→ RECORDS SUPPLIED:
● ● ● ● ●

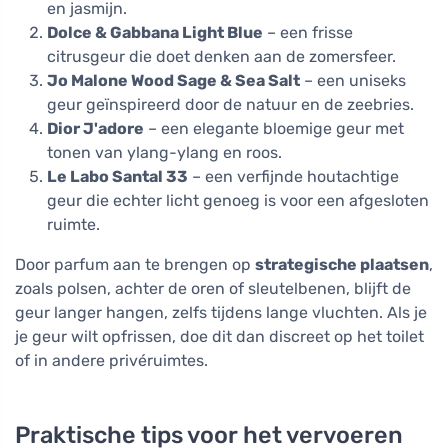
en jasmijn.
Dolce & Gabbana Light Blue
– een frisse
citrusgeur die doet denken aan de zomersfeer.
Jo Malone Wood Sage & Sea Salt
– een uniseks
geur geïnspireerd door de natuur en de zeebries.
Dior J'adore
– een elegante bloemige geur met
tonen van ylang-ylang en roos.
Le Labo Santal 33
– een verfijnde houtachtige
geur die echter licht genoeg is voor een afgesloten
ruimte.
Door parfum aan te brengen op
strategische plaatsen
,
zoals polsen, achter de oren of sleutelbenen, blijft de
geur langer hangen, zelfs tijdens lange vluchten. Als je
je geur wilt opfrissen, doe dit dan discreet op het toilet
of in andere privéruimtes.
Praktische tips voor het vervoeren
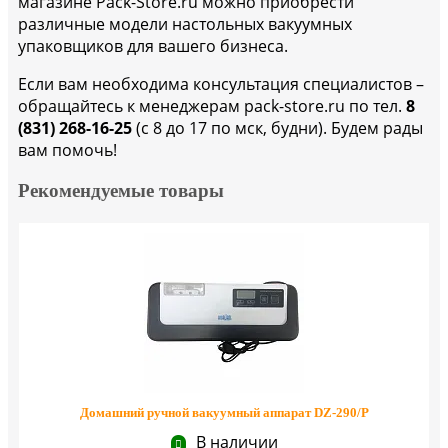
магазине Pack-Store.ru можно приобрести
различные модели настольных вакуумных
упаковщиков для вашего бизнеса.
Если вам необходима консультация специалистов –
обращайтесь к менеджерам pack-store.ru по тел.
8
(831) 268-16-25
(с 8 до 17 по мск, будни). Будем рады
вам помочь!
Рекомендуемые товары
Домашний ручной вакуумный аппарат DZ-290/P
В наличии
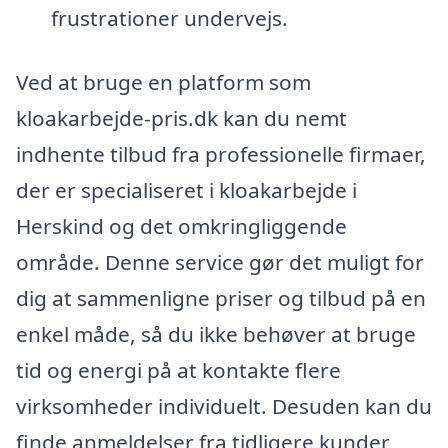
frustrationer undervejs.
Ved at bruge en platform som
kloakarbejde-pris.dk kan du nemt
indhente tilbud fra professionelle firmaer,
der er specialiseret i kloakarbejde i
Herskind og det omkringliggende
område. Denne service gør det muligt for
dig at sammenligne priser og tilbud på en
enkel måde, så du ikke behøver at bruge
tid og energi på at kontakte flere
virksomheder individuelt. Desuden kan du
finde anmeldelser fra tidligere kunder,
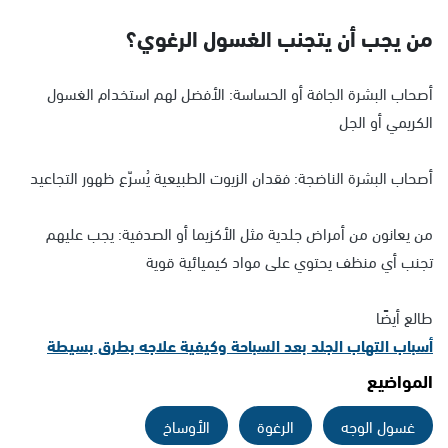
من يجب أن يتجنب الغسول الرغوي؟
أصحاب البشرة الجافة أو الحساسة: الأفضل لهم استخدام الغسول
الكريمي أو الجل
أصحاب البشرة الناضجة: فقدان الزيوت الطبيعية يُسرّع ظهور التجاعيد
من يعانون من أمراض جلدية مثل الأكزيما أو الصدفية: يجب عليهم
تجنب أي منظف يحتوي على مواد كيميائية قوية
طالع أيضًا
أسباب التهاب الجلد بعد السباحة وكيفية علاجه بطرق بسيطة
المواضيع
غسول الوجه
الرغوة
الأوساخ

● ● ● ● ●

→ EXERCISE: Beginning with the line that holds "dig at sammenligne priser og tilbud på en" and ending with the last line of the material above, extract every line exactly, pictures excluded.

→ REPLY:
dig at sammenligne priser og tilbud på en
enkel måde, så du ikke behøver at bruge
tid og energi på at kontakte flere
virksomheder individuelt. Desuden kan du
finde anmeldelser fra tidligere kunder,
من يجب أن يتجنب الغسول الرغوي؟
أصحاب البشرة الجافة أو الحساسة: الأفضل لهم استخدام الغسول
الكريمي أو الجل
أصحاب البشرة الناضجة: فقدان الزيوت الطبيعية يُسرّع ظهور التجاعيد
من يعانون من أمراض جلدية مثل الأكزيما أو الصدفية: يجب عليهم
تجنب أي منظف يحتوي على مواد كيميائية قوية
طالع أيضًا
أسباب التهاب الجلد بعد السباحة وكيفية علاجه بطرق بسيطة
المواضيع
غسول الوجه
الرغوة
الأوساخ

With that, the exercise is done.